Commemorazione del Vajont, il Capo dello Stato sosta sulle lapidi; Dalla diga, l’impegno di Mattarella a far rimanere sul territorio le carte processuali; In giornata anche la celebrazione del patriarca di Venezia e l’apertura della Settimana nazionale di Protezione Civile
LONGARONE La sosta tra le lapidi, l’abbraccio con i bambini del coro, le mani strette ai superstiti, ai sopravvissuti, ai soccorritori. È cominciata così la giornata del presidente della Repubblica a Longarone, per il 60° anniversario del Vajont. E si è conclusa con un appello che ai longaronesi, agli ertani e ai cassesi è suonato come una promessa. L’appello affinché l’archivio delle carte processuali del Vajont resti a Belluno. Oltre al presidente della Repubblica hanno partecipato alle commemorazioni molte rappresentanze istituzionali, tra cui il presidente della Camera Lorenzo Fontana, i presidenti di Veneto e Friuli Venezia Giulia Luca Zaia e Massimiliano Fedriga.
A FORTOGNA
Sergio Mattarella è arrivato al Cimitero monumentale di Fortogna pochi minuti prima delle 11. Ha omaggiato le vittime della catastrofe con una corona di fiori, percorrendo in silenzio il camminamento dal portale monumentale fino alla cappella. Un piccolo fuori programma con i bambini del Coro Arcobaleno, accompagnati da altri cori: in tutto 487 bambini – tanti quanti i piccoli e i ragazzi morti sotto l’onda del 9 ottobre 1963 – che hanno intonato “Stelutis alpinis”, canto di montagna in friulano, armonizzati con la tromba di Paolo Fresu. Tutti i componenti del coro hanno sollevato un cartello, ciascuno con il nome di una delle giovani e giovanissime vittime del Vajont. Il presidente Mattarella ha ascoltato le strofe del canto e poi si è diretto verso i bambini per ringraziarli.
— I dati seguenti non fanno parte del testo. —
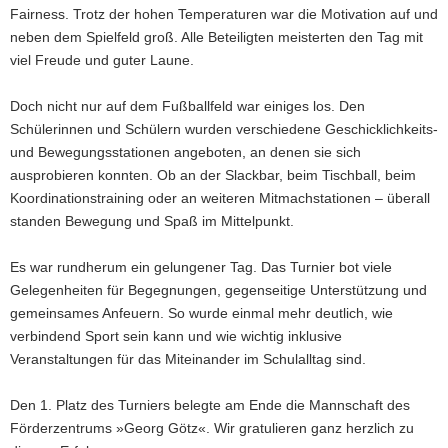
Fairness. Trotz der hohen Temperaturen war die Motivation auf und
neben dem Spielfeld groß. Alle Beteiligten meisterten den Tag mit
viel Freude und guter Laune.
Doch nicht nur auf dem Fußballfeld war einiges los. Den
Schülerinnen und Schülern wurden verschiedene Geschicklichkeits-
und Bewegungsstationen angeboten, an denen sie sich
ausprobieren konnten. Ob an der Slackbar, beim Tischball, beim
Koordinationstraining oder an weiteren Mitmachstationen – überall
standen Bewegung und Spaß im Mittelpunkt.
Es war rundherum ein gelungener Tag. Das Turnier bot viele
Gelegenheiten für Begegnungen, gegenseitige Unterstützung und
gemeinsames Anfeuern. So wurde einmal mehr deutlich, wie
verbindend Sport sein kann und wie wichtig inklusive
Veranstaltungen für das Miteinander im Schulalltag sind.
Den 1. Platz des Turniers belegte am Ende die Mannschaft des
Förderzentrums »Georg Götz«. Wir gratulieren ganz herzlich zu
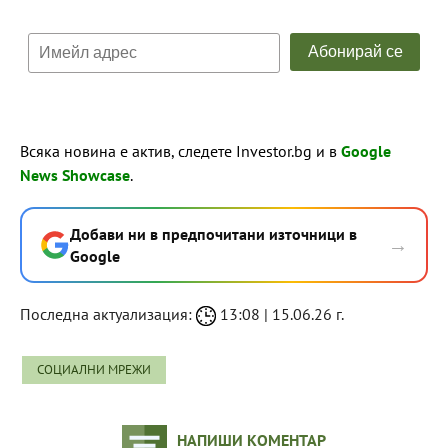
Всяка новина е актив, следете Investor.bg и в
Google
News Showcase
.
Добави ни в предпочитани източници в
→
Google
Последна актуализация:
13:08 | 15.06.26 г.
СОЦИАЛНИ МРЕЖИ
НАПИШИ КОМЕНТАР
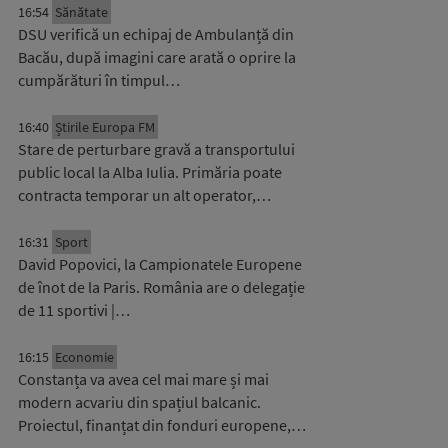
16:54
Sănătate
DSU verifică un echipaj de Ambulanță din
Bacău, după imagini care arată o oprire la
cumpărături în timpul…
16:40
Știrile Europa FM
Stare de perturbare gravă a transportului
public local la Alba Iulia. Primăria poate
contracta temporar un alt operator,…
16:31
Sport
David Popovici, la Campionatele Europene
de înot de la Paris. România are o delegație
de 11 sportivi |…
16:15
Economie
Constanța va avea cel mai mare și mai
modern acvariu din spațiul balcanic.
Proiectul, finanțat din fonduri europene,…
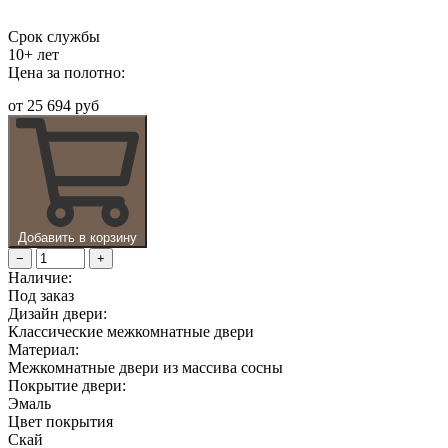
Срок службы
10+ лет
Цена за полотно:
от
25 694 руб
Добавить в корзину
−
+
Наличие:
Под заказ
Дизайн двери:
Классические межкомнатные двери
Материал:
Межкомнатные двери из массива сосны
Покрытие двери:
Эмаль
Цвет покрытия
Скай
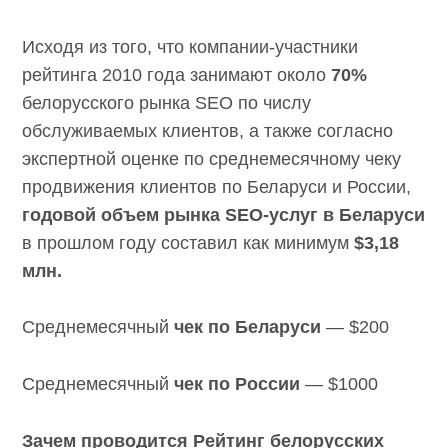
Исходя из того, что компании-участники
рейтинга 2010 года занимают около
70%
белорусского рынка SEO по числу
обслуживаемых клиентов, а также согласно
экспертной оценке по среднемесячному чеку
продвижения клиентов по Беларуси и России,
годовой объем рынка SEO-услуг в Беларуси
в прошлом году составил как минимум
$3,18
млн.
Среднемесячный
чек по Беларуси
— $200
Среднемесячный
чек по России
— $1000
Зачем проводится Рейтинг белорусских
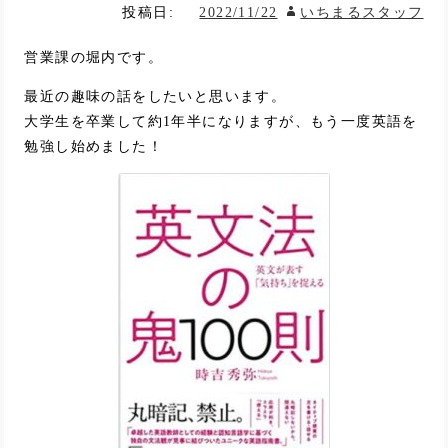
投稿日:
2022/11/22
いちまるスタッフ
営業課の堀内です。
最近の趣味の話をしたいと思います。
大学生を卒業して約1年半になりますが、もう一度英語を
勉強し始めました！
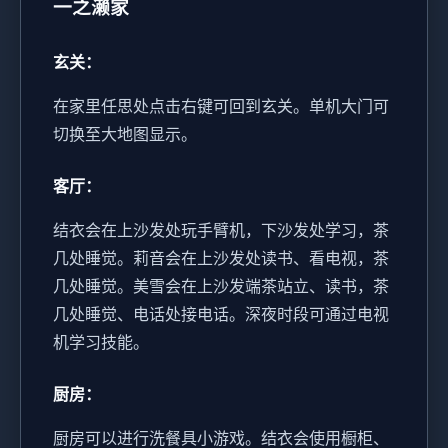
一之濑家
玄关：
在家里任思处点击右键可回到玄关。
单机大门可
切换至大地图显示。
客厅：
结衣会在上沙发处玩手臂机，下沙发处学习，茶
几处睡觉。
莉音会在上沙发处读书、看电视，茶
几处睡觉。
美雪会在上沙发端茶站立、读书，茶
几处睡觉、电话处接电话。
深夜时段可通过电视
机学习技能。
厨房：
厨房可以进行洗餐具小游戏。
结衣会使用橱柜、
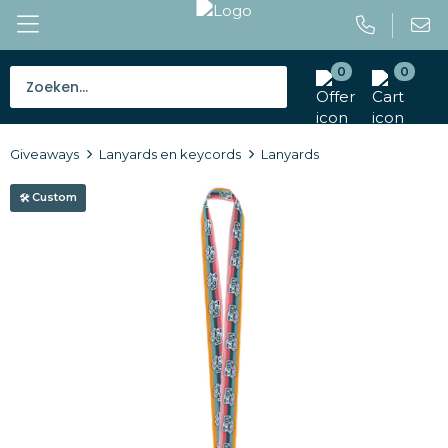
0
0
Bestsellers
Giveaways
Lanyards en keycords
Lanyards
Tassen
Custom
Caps en mutsen
Giveaways
Drinkwaren
Paraplu's
Outdoor en vrije tijd
Gereedschap en veiligheid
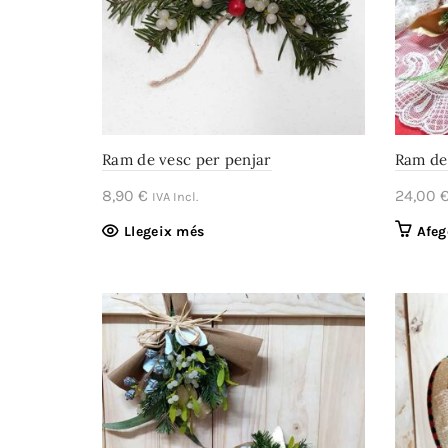
Ram de vesc per penjar
Ram de
8,90
€
24,00
IVA Incl.
Llegeix més
Afeg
«Il Vajont è quella tragedia che ha fatto emergere la parte peggiore, ma anche la migliore dell’uomo, rappresentata da chi ha messo in campo generosità, coraggio e altruismo. E quindi fare memoria del Vajont significa ricordare ciò che non deve mai più succedere, dico mai, abbandonando progetti che possano portare l’uomo a commettere gli stessi errori, mettendo il profitto davanti a ogni valore etico e morale» ha detto il sindaco di Longarone Roberto Padrin nel suo messaggio al Capo dello Stato. «Oggi lo Stato insieme a noi, insieme alle nostre popolazioni, fa memoria, commemora le vittime e soprattutto guarda oltre quell’onda di morte che rimane indelebile nel cuore di chi è sopravvissuto, impressa nella ricostruzione dei paesi, delle case, ma che ha faticato non poco a rimettere in piedi la comunità distrutta. Quello Stato a cui non possiamo non chiedere che le carte processuali del Vajont, da pochi mesi inserite nella lista del patrimonio della memoria Unesco, restino qui, per rispetto dei superstiti e dei sopravvissuti, e anche di chi ha condotto il processo penale. Uno Stato che attraverso le sue istituzioni, insieme a noi, guarda oltre la tragedia per trasmettere alle giovani generazioni la cultura della prevenzione, del rispetto delle leggi della natura, della sostenibilità ambientale, economica e sociale».
IN DIGA
E proprio delle carte processuali del Vajont ha sottolineato l’importanza simbolica il presidente Mattarella, intervenendo nell’area della diga, alla cerimonia civile. «È opportuno e doveroso che la documentazione del processo rimanga in questo territorio. Quel che attiene alla memoria deve essere conservato nel luogo dove il disastro è avvenuto» ha detto il presidente della Repubblica, intervenendo dopo i governatori di Friuli Venezia Giulia e Veneto. I faldoni dei processi erano conservati a L’Aquila, ma dopo il terremoto sono stati spostati a Belluno, e ora dovrebbero tornare a L’Aquila.
LA CERIMONIA IN CIMITERO
Nel pomeriggio, la cerimonia religiosa di suffragio in cimitero, con i parenti delle vittime e con superstiti e sopravvissuti, celebrata dal patriarca di Venezia, Francesco Moraglia.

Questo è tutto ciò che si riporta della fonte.